Written by on 22 February 2021

A 14-year-old girl has told Sky News she feels “blessed to have a second chance at life” after having a heart transplant using a donor organ that had started beating again thanks to a new machine.

Freya Heddington was only the second child ever to have their life saved by the pioneering technology, which had previously been tried just in adults.

She is one of six British youngsters, aged from 12 to 16, who have now had such transplants with the help of the heart-in-a-box machine called an organ care system (OCS) – in what are world-first cases by NHS doctors.

And all the transplants have happened during the coronavirus pandemic.

Warning: Video at the bottom of this story shows a heart being kept alive by a machine

The main entrance to the Great Ormond Street hospital for children in central London. Image: The heart transplants were carried out at Great Ormond Street Hospital in central London

The “game-changing” technique, known as donation after circulatory death (DCD), has successfully expanded the donor pool and increased the number of transplants for eligible children in the UK by 50%.

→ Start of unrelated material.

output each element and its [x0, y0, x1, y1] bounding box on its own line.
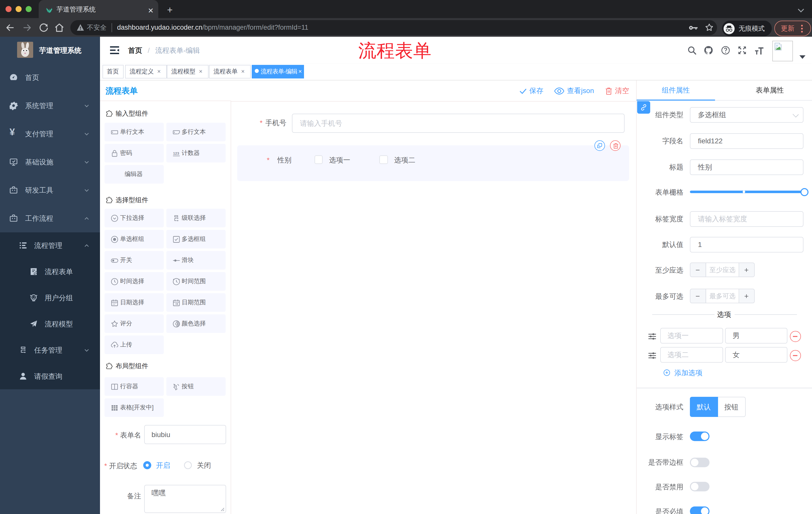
svg-text:123: 123 — [173, 151, 179, 155]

Donated hearts have historically been from people who are brain dead but their hearts are still beating, which limits the scope for how many transplants are possible.

And on average, children have to wait two-and-a-half times longer than adults for hearts to become available.

DCD not only allows more hearts to be used, it also allows them to be transported further distances and gives surgeons and nurses more time.

Freya Heddington Image: Freya outside Great Ormond Street Hospital. Pic: Heddington family Freya Heddington's parents Jason and Kati Image: Freya’s parents Jason and Kati

Freya, from Bristol, had the transplant last February by surgeons at London’s Great Ormond Street Hospital (GOSH) in collaboration with Royal Papworth Hospital medics after she was diagnosed with restrictive cardiomyopathy.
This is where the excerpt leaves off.